Francesco Clemente’s 2013 watercolor, “Elysian Fields Leaves,” has been affixed to a hot pink backdrop and will hang across the stage. The work is one of the original sets used in the opera, Christoph-Willibald Gluck’s “Orfeo ed Euridice,” which was performed in the music room of the couple’s New York City home.
“We will have the video running, and you’ll hear the Gluck opera,” Mr. Marino explained.
While “Counterpoint” is certainly an exhibition packed with work by serious contemporary artists, in the end, Mr. Marino says, it’s meant to appeal to audiences of all ages.

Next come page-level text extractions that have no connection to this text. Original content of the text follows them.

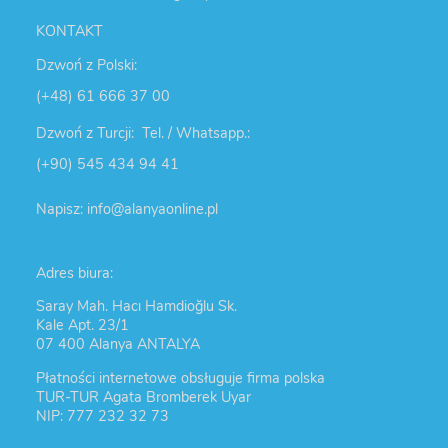
KONTAKT
Dzwoń z Polski:
(+48) 61 666 37 00
Dzwoń z Turcji: Tel. / Whatsapp.:
(+90) 545 434 94 41
Napisz: info@alanyaonline.pl
Adres biura:
Saray Mah. Hacı Hamdioğlu Sk.
Kale Apt. 23/1
07 400 Alanya ANTALYA
Płatności internetowe obsługuje firma polska
TUR-TUR Agata Bromberek Uyar
NIP: 777 232 32 73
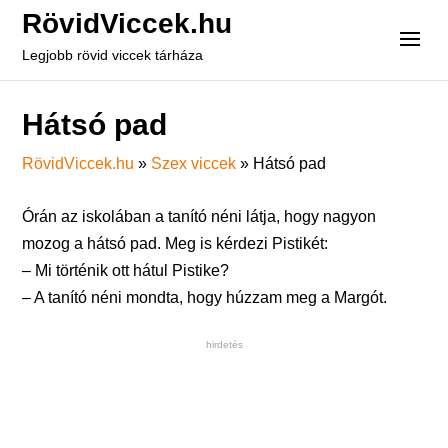
RövidViccek.hu
Legjobb rövid viccek tárháza
Hátsó pad
RövidViccek.hu
»
Szex viccek
»
Hátsó pad
Órán az iskolában a tanító néni látja, hogy nagyon
mozog a hátsó pad. Meg is kérdezi Pistikét:
– Mi történik ott hátul Pistike?
– A tanító néni mondta, hogy húzzam meg a Margót.
hirdetés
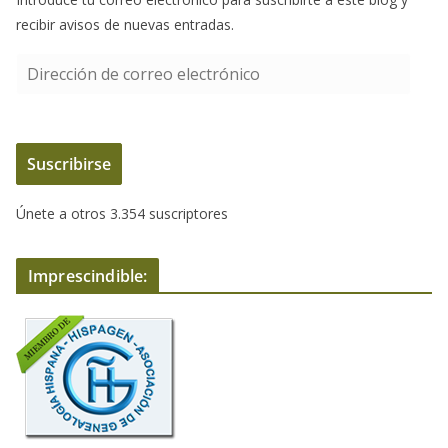
recibir avisos de nuevas entradas.
Suscribirse
Únete a otros 3.354 suscriptores
Imprescindible:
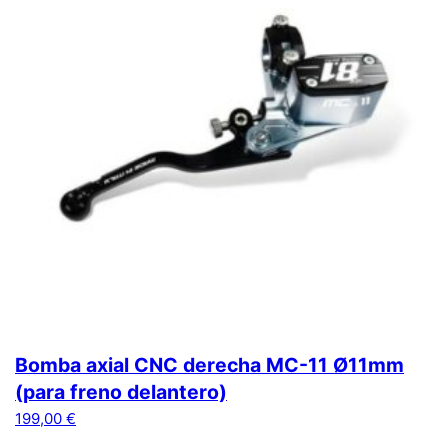
Bomba axial CNC derecha MC-11 Ø11mm
(para freno delantero)
199,00
€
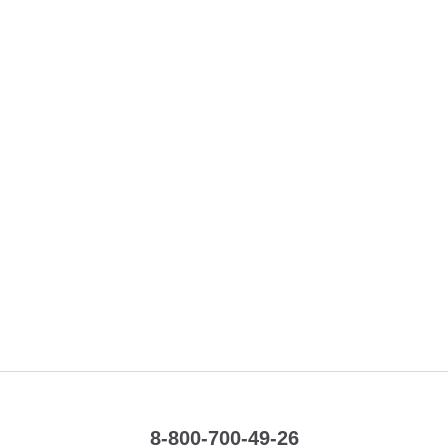
8-800-700-49-26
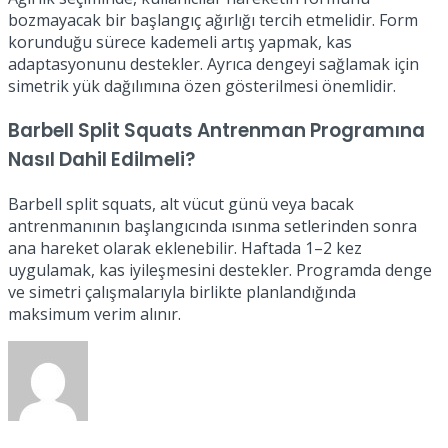
bozmayacak bir başlangıç ağırlığı tercih etmelidir. Form
korunduğu sürece kademeli artış yapmak, kas
adaptasyonunu destekler. Ayrıca dengeyi sağlamak için
simetrik yük dağılımına özen gösterilmesi önemlidir.
Barbell Split Squats Antrenman Programına
Nasıl Dahil Edilmeli?
Barbell split squats, alt vücut günü veya bacak
antrenmanının başlangıcında ısınma setlerinden sonra
ana hareket olarak eklenebilir. Haftada 1–2 kez
uygulamak, kas iyileşmesini destekler. Programda denge
ve simetri çalışmalarıyla birlikte planlandığında
maksimum verim alınır.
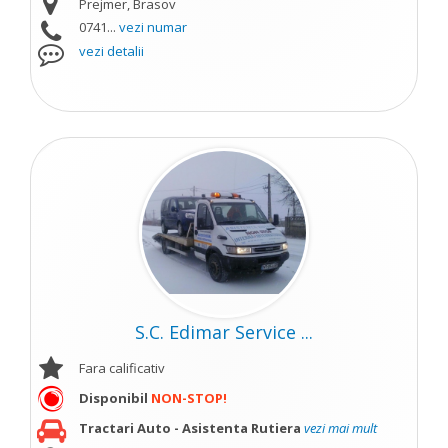
Prejmer, Brasov
0741...
vezi numar
vezi detalii
S.C. Edimar Service ...
Fara calificativ
Disponibil
NON-STOP!
Tractari Auto - Asistenta Rutiera
vezi mai mult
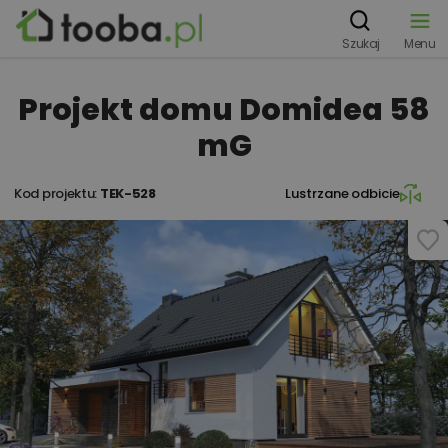
Szukaj
Menu
Projekt domu Domidea 58
mG
Kod projektu:
TEK-528
Lustrzane odbicie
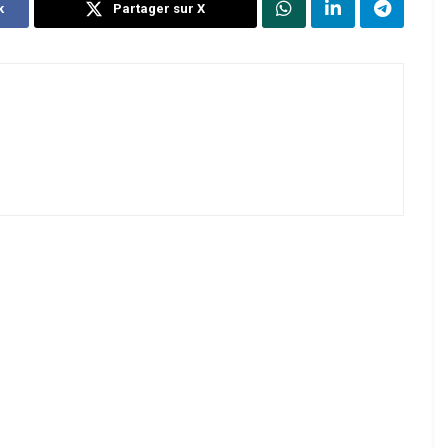
k
Partager sur X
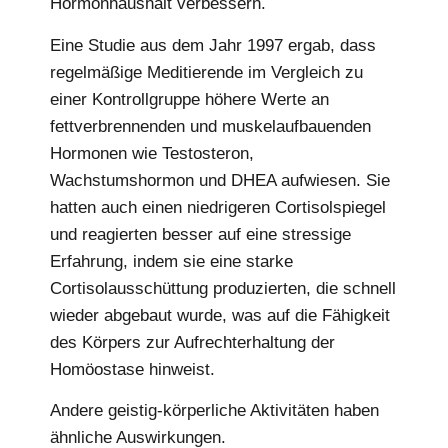
Hormonhaushalt verbessern.
Eine Studie aus dem Jahr 1997 ergab, dass
regelmäßige Meditierende im Vergleich zu
einer Kontrollgruppe höhere Werte an
fettverbrennenden und muskelaufbauenden
Hormonen wie Testosteron,
Wachstumshormon und DHEA aufwiesen. Sie
hatten auch einen niedrigeren Cortisolspiegel
und reagierten besser auf eine stressige
Erfahrung, indem sie eine starke
Cortisolausschüttung produzierten, die schnell
wieder abgebaut wurde, was auf die Fähigkeit
des Körpers zur Aufrechterhaltung der
Homöostase hinweist.
Andere geistig-körperliche Aktivitäten haben
ähnliche Auswirkungen.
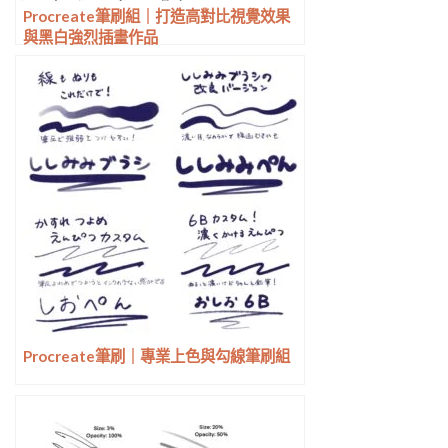
Procreate筆刷組｜打造高對比視覺效果
與黑白強烈插畫作品
Procreate筆刷｜專業上色與勾線筆刷組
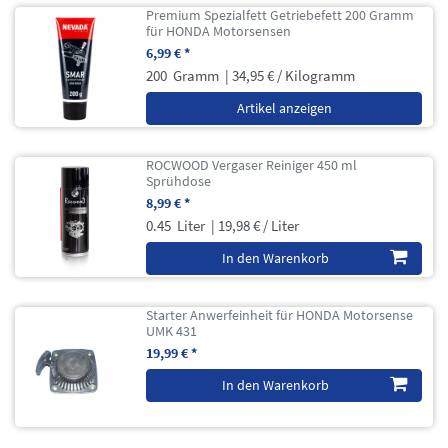
Premium Spezialfett Getriebefett 200 Gramm
für HONDA Motorsensen
6,99 € *
200
Gramm
| 34,95 € / Kilogramm
Artikel anzeigen
ROCWOOD Vergaser Reiniger 450 ml
Sprühdose
8,99 € *
0.45
Liter
| 19,98 € / Liter
In den Warenkorb
Starter Anwerfeinheit für HONDA Motorsense
UMK 431
19,99 € *
In den Warenkorb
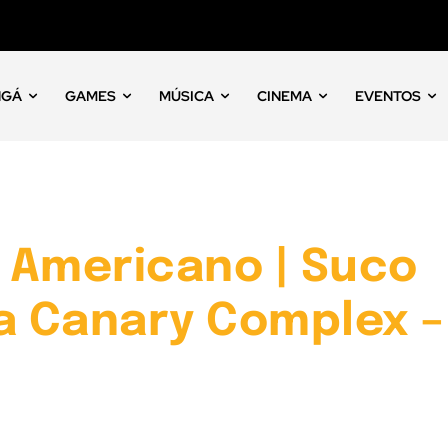
NGÁ
GAMES
MÚSICA
CINEMA
EVENTOS
i Americano | Suco
a Canary Complex –
o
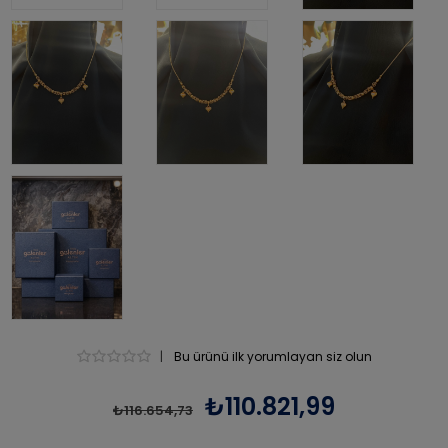
|
Bu ürünü ilk yorumlayan siz olun
₺110.821,99
₺116.654,73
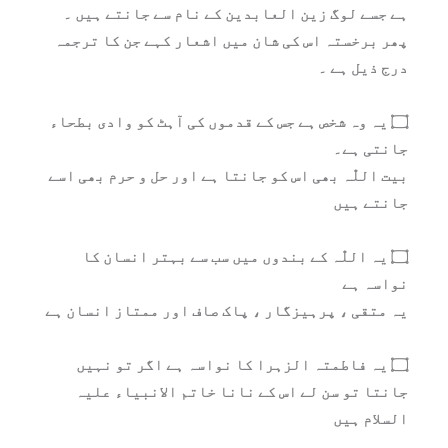
ہے جسے لوگ زین العابدین کے نام سے جانتے ہیں ۔
پھر برخستہ اس کی شان میں اشعار کہے جن کا ترجمہ
درج ذیل ہے ۔
۝ یہ وہ شخص ہے جس کے قدموں کی آہٹ کو وادی بطحاء
جانتی ہے۔
بیت اللّٰہ بھی اس کو جانتا ہے اور حل و حرم بھی اسے
جانتے ہیں
۝ یہ اللّٰہ کے بندوں میں سب سے بہتر انسان کا
نواسہ ہے
یہ متقی ، پرہیزگار ، پاک صاف اور ممتاز انسان ہے
۝ یہ فاطمتہ الزہرا کا نواسہ ہے اگر تو نہیں
جانتا تو سن لے اس کے نانا خاتم الانبیاء علیہ
السلام ہیں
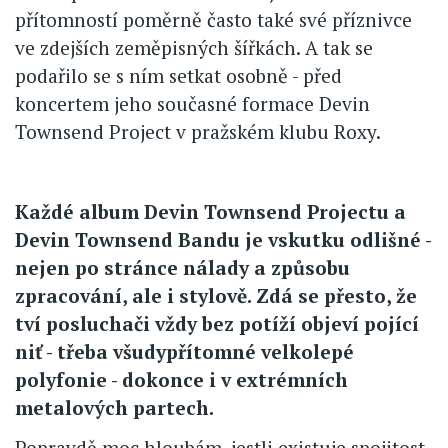
přítomností poměrně často také své příznivce
ve zdejších zeměpisných šířkách. A tak se
podařilo se s ním setkat osobně - před
koncertem jeho současné formace Devin
Townsend Project v pražském klubu Roxy.
Každé album Devin Townsend Projectu a
Devin Townsend Bandu je vskutku odlišné -
nejen po stránce nálady a způsobu
zpracování, ale i stylově. Zdá se přesto, že
tví posluchači vždy bez potíží objeví pojící
niť - třeba všudypřítomné velkolepé
polyfonie - dokonce i v extrémních
metalových partech.
Popravdě moc hloubám, jestli existuje spojitost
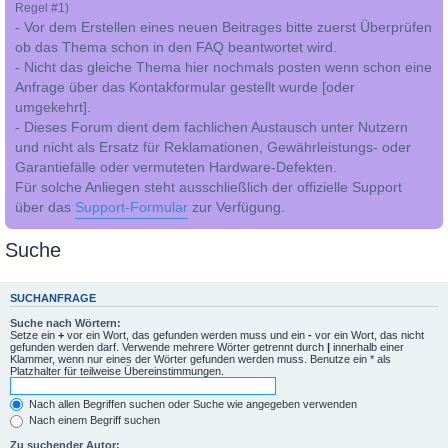
Regel #1)
- Vor dem Erstellen eines neuen Beitrages bitte zuerst Überprüfen
ob das Thema schon in den FAQ beantwortet wird.
- Nicht das gleiche Thema hier nochmals posten wenn schon eine
Anfrage über das Kontakformular gestellt wurde [oder
umgekehrt].
- Dieses Forum dient dem fachlichen Austausch unter Nutzern
und nicht als Ersatz für Reklamationen, Gewährleistungs- oder
Garantiefälle oder vermuteten Hardware-Defekten.
Für solche Anliegen steht ausschließlich der offizielle Support
über das
Support-Formular
zur Verfügung.
Suche
SUCHANFRAGE
Suche nach Wörtern:
Setze ein
+
vor ein Wort, das gefunden werden muss und ein
-
vor ein Wort, das nicht
gefunden werden darf. Verwende mehrere Wörter getrennt durch
|
innerhalb einer
Klammer, wenn nur eines der Wörter gefunden werden muss. Benutze ein * als
Platzhalter für teilweise Übereinstimmungen.
Nach allen Begriffen suchen oder Suche wie angegeben verwenden
Nach einem Begriff suchen
Zu suchender Autor:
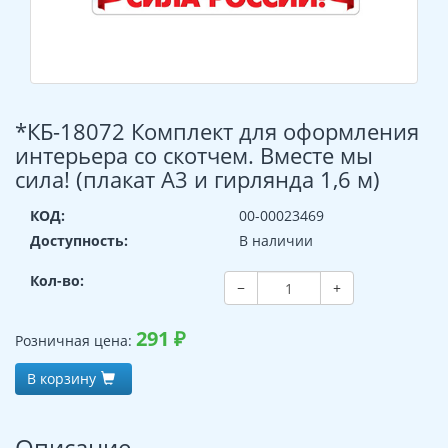
*КБ-18072 Комплект для оформления
интерьера со скотчем. Вместе мы
сила! (плакат А3 и гирлянда 1,6 м)
КОД:
00-00023469
Доступность:
В наличии
Кол-во:
−
+
291
₽
Розничная цена:
В корзину
Описание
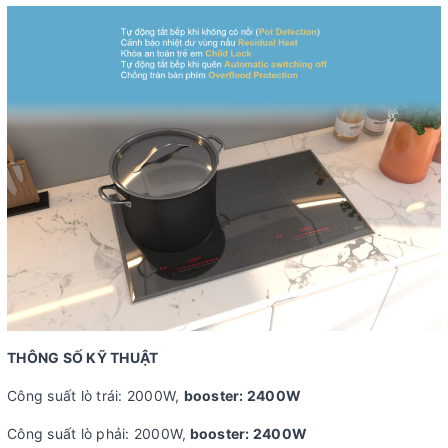
THÔNG SỐ KỸ THUẬT
Công suất lò trái: 2000W,
booster: 2400W
Công suất lò phải: 2000W,
booster: 2400W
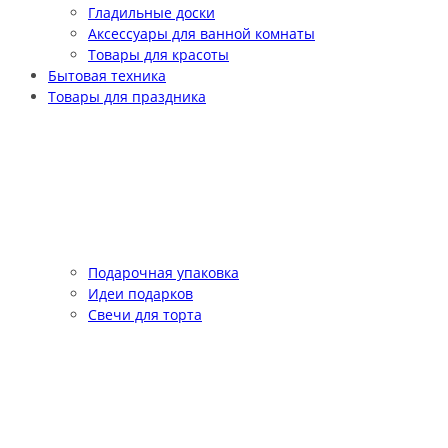
Гладильные доски
Аксессуары для ванной комнаты
Товары для красоты
Бытовая техника
Товары для праздника
Подарочная упаковка
Идеи подарков
Свечи для торта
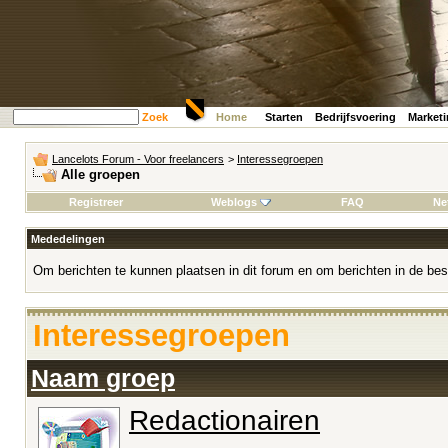
Zoek
Home
Starten
Bedrijfsvoering
Market
Lancelots Forum - Voor freelancers
>
Interessegroepen
Alle groepen
Registreer
Weblogs
FAQ
Ne
Mededelingen
Om berichten te kunnen plaatsen in dit forum en om berichten in de bes
Interessegroepen
Naam groep
Redactionairen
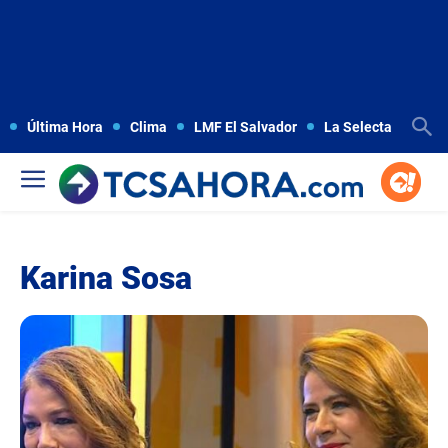
Última Hora
Clima
LMF El Salvador
La Selecta
Copa
Karina Sosa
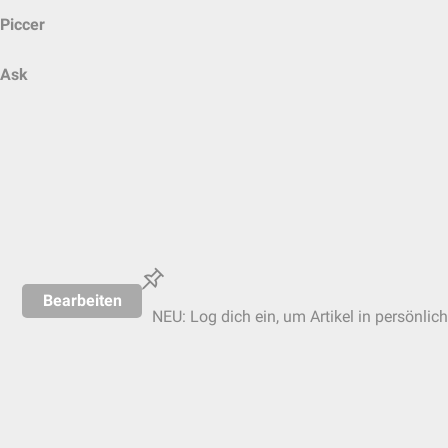
Piccer
Ask
Bearbeiten
NEU: Log dich ein, um Artikel in persönlic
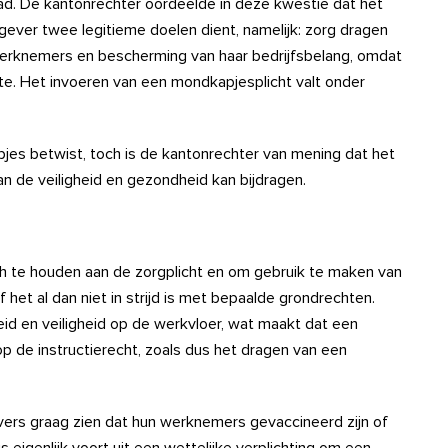
had. De kantonrechter oordeelde in deze kwestie dat het
ver twee legitieme doelen dient, namelijk: zorg dragen
erknemers en bescherming van haar bedrijfsbelang, omdat
ekte. Het invoeren van een mondkapjesplicht valt onder
jes betwist, toch is de kantonrechter van mening dat het
n de veiligheid en gezondheid kan bijdragen.
ch te houden aan de zorgplicht en om gebruik te maken van
f het al dan niet in strijd is met bepaalde grondrechten.
d en veiligheid op de werkvloer, wat maakt dat een
 de instructierecht, zoals dus het dragen van een
ers graag zien dat hun werknemers gevaccineerd zijn of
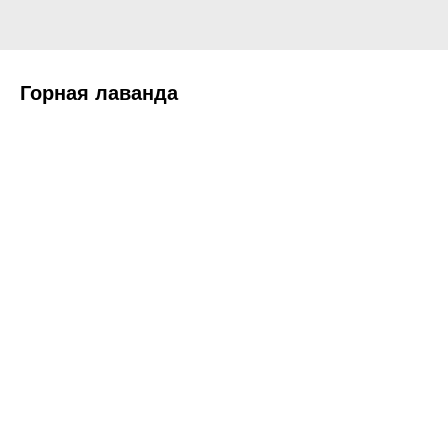
Горная лаванда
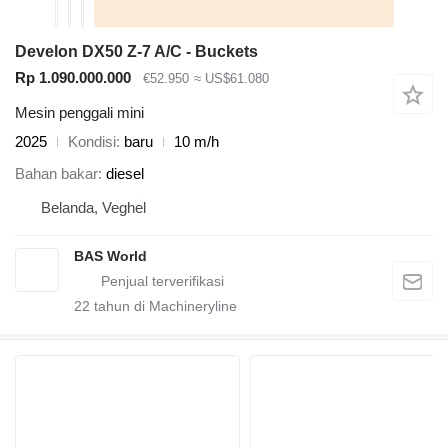
Develon DX50 Z-7 A/C - Buckets
Rp 1.090.000.000
€52.950
≈ US$61.080
Mesin penggali mini
2025
Kondisi
baru
10 m/h
Bahan bakar
diesel
Belanda, Veghel
BAS World
22
tahun di Machineryline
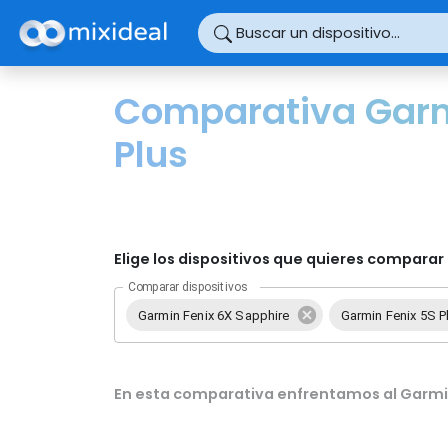
Panel de gestión de cookies
Buscar un dispositivo...
Comparativa Garmi
Plus
Elige los dispositivos que quieres comparar 
Comparar dispositivos
Garmin Fenix 6X Sapphire
Garmin Fenix 5S P
En esta comparativa enfrentamos al Garmin 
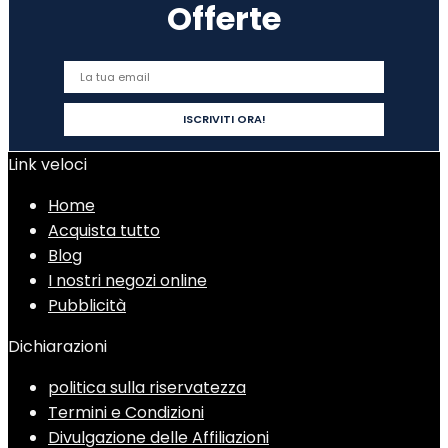
Offerte
Link veloci
Home
Acquista tutto
Blog
I nostri negozi online
Pubblicità
Dichiarazioni
politica sulla riservatezza
Termini e Condizioni
Divulgazione delle Affiliazioni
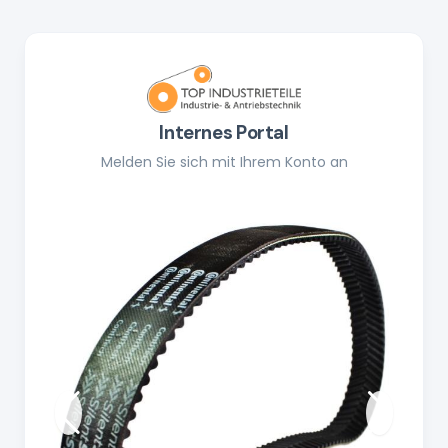
Internes Portal
Melden Sie sich mit Ihrem Konto an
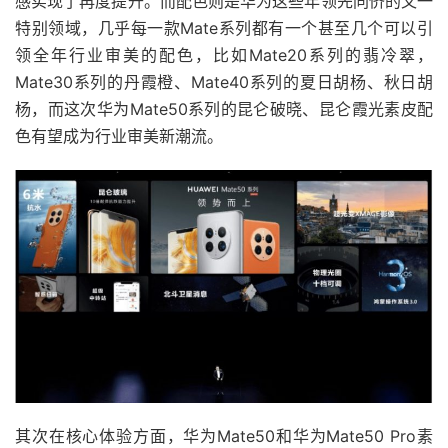
感实现了再度提升。而配色则是华为这些年领先同侪的又一
特别领域，几乎每一款Mate系列都有一个甚至几个可以引
领全年行业审美的配色，比如Mate20系列的翡冷翠，
Mate30系列的丹霞橙、Mate40系列的夏日胡杨、秋日胡
杨，而这次华为Mate50系列的昆仑破晓、昆仑霞光素皮配
色有望成为行业审美新潮流。
其次在核心体验方面，华为Mate50和华为Mate50 Pro素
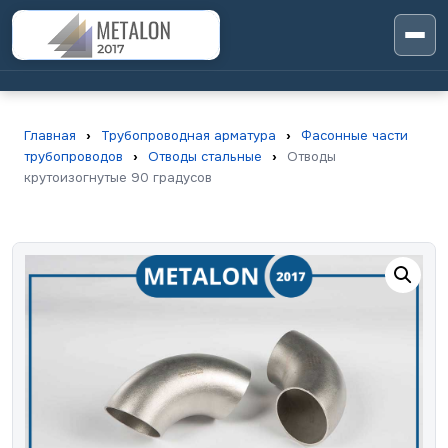
Главная
›
Трубопроводная арматура
›
Фасонные части
трубопроводов
›
Отводы стальные
›
Отводы
крутоизогнутые 90 градусов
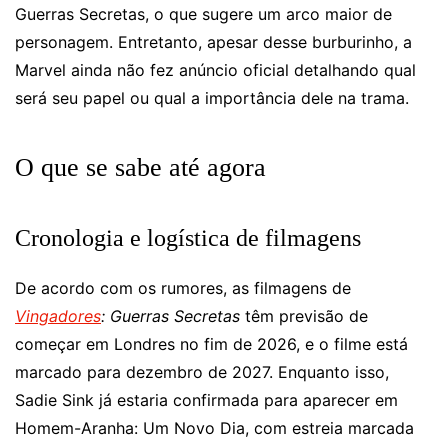
Guerras Secretas, o que sugere um arco maior de
personagem. Entretanto, apesar desse burburinho, a
Marvel ainda não fez anúncio oficial detalhando qual
será seu papel ou qual a importância dele na trama.
O que se sabe até agora
Cronologia e logística de filmagens
De acordo com os rumores, as filmagens de
Vingadores
: Guerras Secretas
têm previsão de
começar em Londres no fim de 2026, e o filme está
marcado para dezembro de 2027. Enquanto isso,
Sadie Sink já estaria confirmada para aparecer em
Homem-Aranha: Um Novo Dia, com estreia marcada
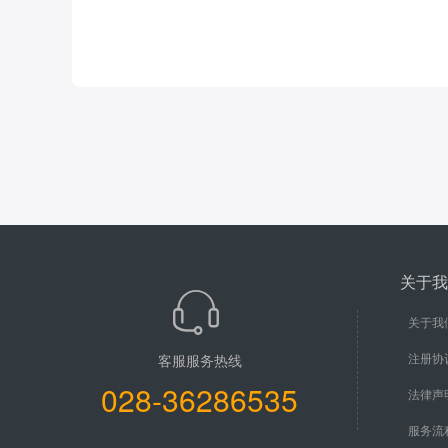
关于我
关于我
注册协
客服服务热线
028-36286535
法律声
服务流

“Part of my thing is I want kids to enjoy art. Some of it is so cerebral and out there, it’s difficult to relate to,” he said. “I hope this show is also people-friendly … It’s meant to be fun.”
“Counterpoint: Selections from The Peter Marino Collection” will be on view from July 28 through September 23 at the Southampton Arts Center, 25 Jobs Lane, Southampton Village. The show is significant, not only in that it represents Mr. Marino’s lifelong commitment to art across disciplines, but it also marks his first cultural contribution to the Town of Southampton.
“These works are one of the largest assemblages of world-class contemporary art displayed publicly on the East End,” said Tom Dunn, the executive director of Southampton Arts Center, in a recent statement. “We couldn’t be more excited for the show or more grateful to Peter Marino for sharing these remarkable works with us.”
A free public reception will take place on Friday, July 27, from 5 to 8 p.m. Peter Marino will attend the reception to open the exhibition and make an announcement concerning the cultural heritage of the Village of Southampton.